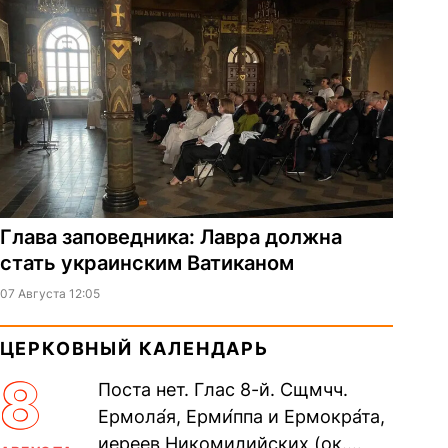
Глава заповедника: Лавра должна
стать украинским Ватиканом
07 Августа 12:05
ЦЕРКОВНЫЙ КАЛЕНДАРЬ
8
Поста нет. Глас 8-й. Сщмчч.
Ермола́я, Ерми́ппа и Ермокра́та,
иереев Никомидийских (ок.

▶ [ABOUT THIS TASK]
Please restate the whole listing exactly, without any of its pictures.

▶ [RESPONSE AREA]
Глава заповедника: Лавра должна
стать украинским Ватиканом
07 Августа 12:05
ЦЕРКОВНЫЙ КАЛЕНДАРЬ
8
Поста нет. Глас 8-й. Сщмчч.
Ермола́я, Ерми́ппа и Ермокра́та,
иереев Никомидийских (ок.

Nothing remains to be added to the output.